Car theft in San Francisco (CA Penal Code §487(d)(1))

An unknown thief managed to steal a Yellow Cab taxi near San Francisco State University and then take it on a joy ride – leaving a hefty fare for the cabbie to contend with.  The cab was left with the engine running at  the corner of Banbury St. and Denslowe Dr. when the driver got out to assist an ill passenger into the vehicle.  Someone jumped in and took the yellow Ford Escape for a lengthy joy ride – with several police officers in a slow chase behind them after the car was reported near South of Market.  The joyrider drove quite a distance – all the way to Pacifica – and back to where he or she had stolen the cab at SFSU.  After hitting a parked car, the suspect ran away on foot and has yet to be identified, although local law enforcement officials are hopeful that the cab’s surveillance cameras will provide them with some answers sooner or later.
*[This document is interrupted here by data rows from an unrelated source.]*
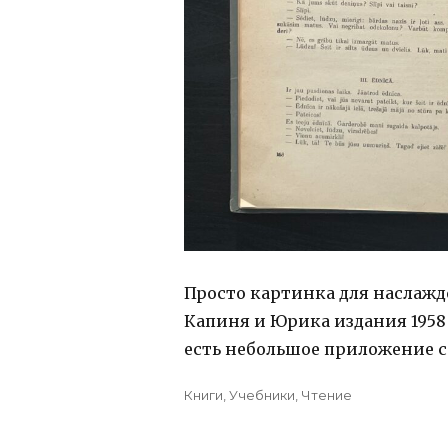
Просто картинка для наслажде
Капиня и Юрика издания 1958 
есть небольшое приложение с
Posted
Categories
Книги
,
Учебники
,
Чтение
on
Even though “Grand Theft Auto” is a popular video game that many of us have enjoyed from time to time, the state of California takes the crime very seriously.   The penalties for car theft are simply not worth the risk of taking a joyride.  You can actually be charged with one or both of two different crimes if you decide to steal a car CA Penal Code §487(d)(1) and CA Vehicle Code 10851.  It all depends on whether you intend to keep the car permanently or to return it after “borrowing” it for a while. For this joyrider, a charge under CA VC 10851 is most likely as it covers unlawfully taking or driving a vehicle for the purposes of joyriding.  Technically, the crime of joyriding is a “wobbler” in California and if you are charged with a misdemeanor, you could pay up to $5,000 in fines and spend up to 1 year in county jail.  If you are charged with felony joyriding, you could spend 16 months to 3 years in jail.